Mitigation strategy of organic redox mediator crossover in chemically regenerative redox fuel cells

A modified (2, 2, 6, 6-tetramethylpiperidin-1-yl) oxyl (TEMPO) was developed for use as an organic mediator in chemically regenerative redox fuel cells (CRRFC). The main challenge of CRRFC is to determine the optimal redox molecule in terms of redox potential, stability, and fast regeneration kinetics. In order to avoid crossover of the TEMPO-based organic mediator through the membrane, the electroactive specie was functionalized with polyethylene glycol (PEG) chains of different lengths and the electrochemical properties of the synthesized species were assessed. Such chemical modification prevents the crossover of the redox mediators through the membrane, as demonstrated by ex situ analytical electrochemistry.
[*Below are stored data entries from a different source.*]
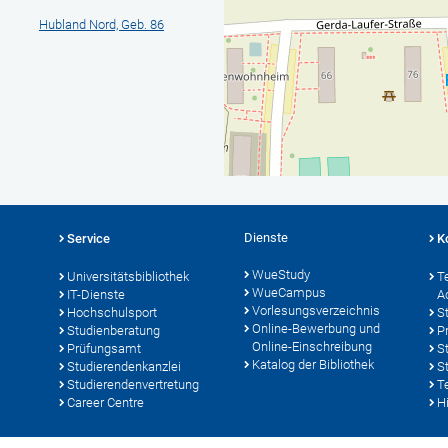
Hubland Nord, Geb. 86
Dienste
Service
K
WueStudy
Universitätsbibliothek
T
WueCampus
IT-Dienste
A
Vorlesungsverzeichnis
Hochschulsport
S
Online-Bewerbung und
Studienberatung
P
Online-Einschreibung
Prüfungsamt
S
Katalog der Bibliothek
Studierendenkanzlei
S
Studierendenvertretung
T
Career Centre
Hi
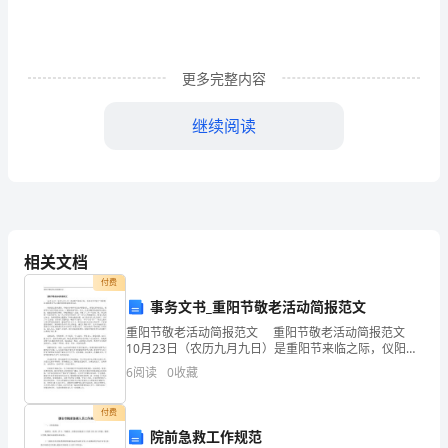
试
（试
更多完整内容
卷
继续阅读
二）
C、警犬辨认不可以，心理测试结论可以
考
前
D、警犬辨认和心理测试结论均不可以
练
相关文档
习
付费
试
事务文书_重阳节敬老活动简报范文
当如何处理？（）
重阳节敬老活动简报范文 重阳节敬老活动简报范文
题
10月23日（农历九月九日）是重阳节来临之际，仪阳中
A、决定受理此案
学开展了“重阳敬老·感恩教育”为主题的重阳敬老教育活
A
6
阅读
0
收藏
动。 尊老倡议指导调查。学校向全体学生发
B、要求原告将区公安分局列为共同被告
卷
付费
院前急救工作规范
考
C、要求原告将被告变更为区公安分局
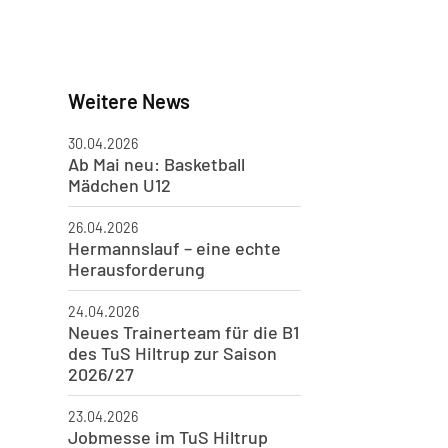
Weitere News
30.04.2026
Ab Mai neu: Basketball
Mädchen U12
26.04.2026
Hermannslauf – eine echte
Herausforderung
24.04.2026
Neues Trainerteam für die B1
des TuS Hiltrup zur Saison
2026/27
23.04.2026
Jobmesse im TuS Hiltrup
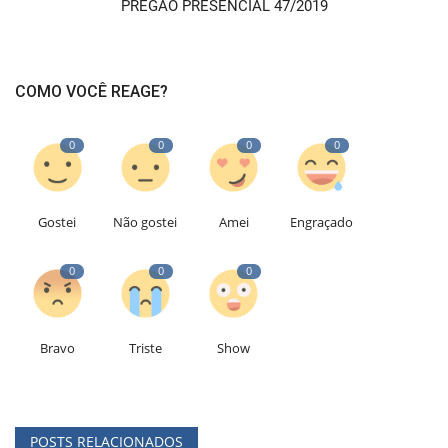
PREGÃO PRESENCIAL 47/2019
COMO VOCÊ REAGE?
0
0
0
0
Gostei
Não gostei
Amei
Engraçado
0
0
0
Bravo
Triste
Show
POSTS RELACIONADOS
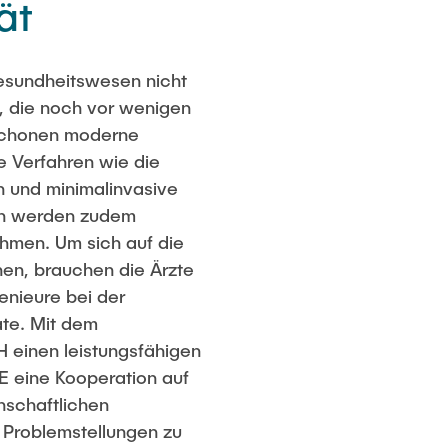
ät
Gesundheitswesen nicht
, die noch vor wenigen
 schonen moderne
 Verfahren wie die
 und minimalinvasive
hren werden zudem
ehmen. Um sich auf die
nen, brauchen die Ärzte
enieure bei der
äte. Mit dem
 einen leistungsfähigen
E eine Kooperation auf
nschaftlichen
d Problemstellungen zu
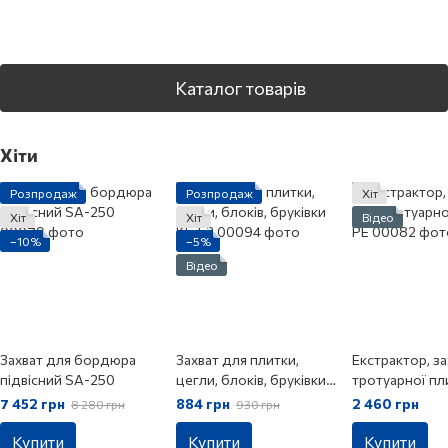
Каталог товарів
Хіти
Розпродаж
Розпродаж
Хіт
Хіт
Хіт
Відео
−10%
−5%
Відео
Захват для бордюра
Захват для плитки,
Екстрактор, з
підвісний SA-250
цегли, блоків, бруківки
тротуарної пл
KL-52
7 452 грн
884 грн
2 460 грн
8 280 грн
930 грн
Купити
Купити
Купити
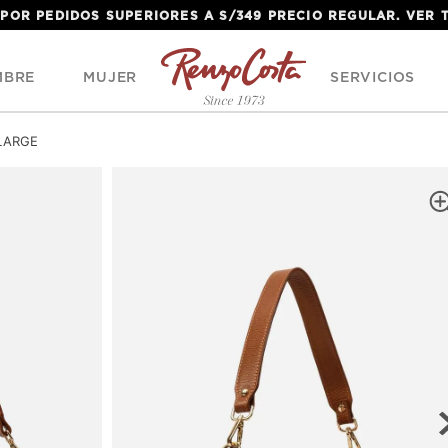
 POR PEDIDOS SUPERIORES A S/349 PRECIO REGULAR. VER
MBRE
MUJER
SERVICIOS
LARGE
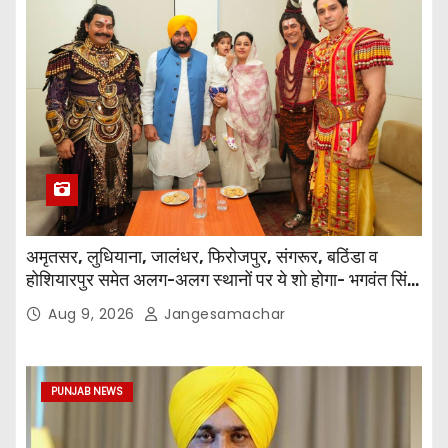
अमृतसर, लुधियाना, जालंधर, फिरोजपुर, संगरूर, बठिंडा व
होशियारपुर समेत अलग-अलग स्थानों पर ये शो होगा- भगवंत सिंह
मान
Aug 9, 2026
Jangesamachar
PUNJAB NEWS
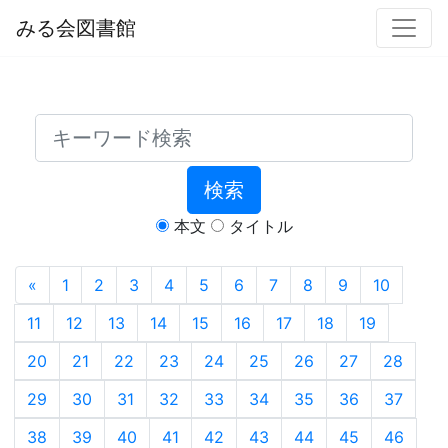
みる会図書館
検索
本文
タイトル
«
1
2
3
4
5
6
7
8
9
10
11
12
13
14
15
16
17
18
19
20
21
22
23
24
25
26
27
28
29
30
31
32
33
34
35
36
37
38
39
40
41
42
43
44
45
46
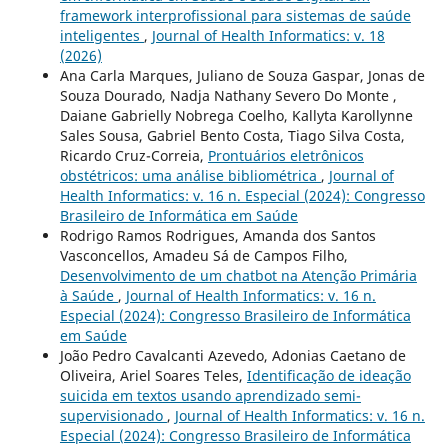
framework interprofissional para sistemas de saúde
inteligentes
,
Journal of Health Informatics: v. 18
(2026)
Ana Carla Marques, Juliano de Souza Gaspar, Jonas de
Souza Dourado, Nadja Nathany Severo Do Monte ,
Daiane Gabrielly Nobrega Coelho, Kallyta Karollynne
Sales Sousa, Gabriel Bento Costa, Tiago Silva Costa,
Ricardo Cruz-Correia,
Prontuários eletrônicos
obstétricos: uma análise bibliométrica
,
Journal of
Health Informatics: v. 16 n. Especial (2024): Congresso
Brasileiro de Informática em Saúde
Rodrigo Ramos Rodrigues, Amanda dos Santos
Vasconcellos, Amadeu Sá de Campos Filho,
Desenvolvimento de um chatbot na Atenção Primária
à Saúde
,
Journal of Health Informatics: v. 16 n.
Especial (2024): Congresso Brasileiro de Informática
em Saúde
João Pedro Cavalcanti Azevedo, Adonias Caetano de
Oliveira, Ariel Soares Teles,
Identificação de ideação
suicida em textos usando aprendizado semi-
supervisionado
,
Journal of Health Informatics: v. 16 n.
Especial (2024): Congresso Brasileiro de Informática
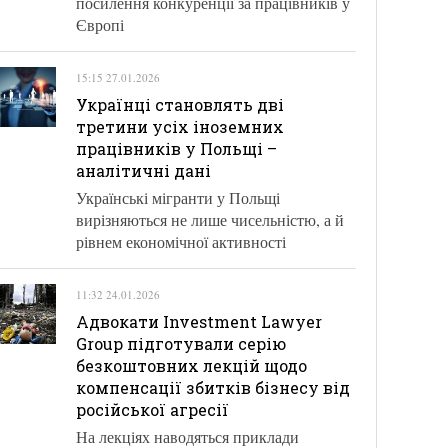
посилення конкуренції за працівників у
Європі
15:15 27.01.2026
Українці становлять дві
третини усіх іноземних
працівників у Польщі –
аналітичні дані
Українські мігранти у Польщі
вирізняються не лише чисельністю, а й
рівнем економічної активності
11:32 24.01.2026
Адвокати Investment Lawyer
Group підготували серію
безкоштовних лекцій щодо
компенсації збитків бізнесу від
російської агресії
На лекціях наводяться приклади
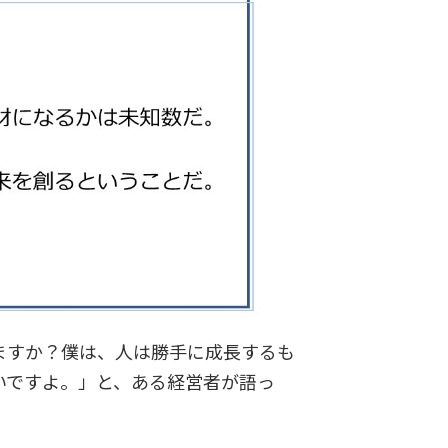
ますか？僕は、人は勝手に成長するも
いですよ。」と、ある経営者が語っ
The developed fuel cell provided a maximum power density of 110 mW cm−2 (150 mA cm−2 at 0.6 V) with TEMPO-based mediators bearing PEG chains, while exhibiting a higher stability than a cell using a commercial reference mediator. This study opens the route to design and select new organic mediators for applications in CRRFC and further improvements to enhance their stability over time. •A new class of molecule were synthesized and implemented in chemically regenerative redox fuel cell.•The organic synthesis of electroactive molecule avoid the crossover of the molecule through the membrane.•Improved stability of fuel cell performance was reached with modified TEMPO based catholyte.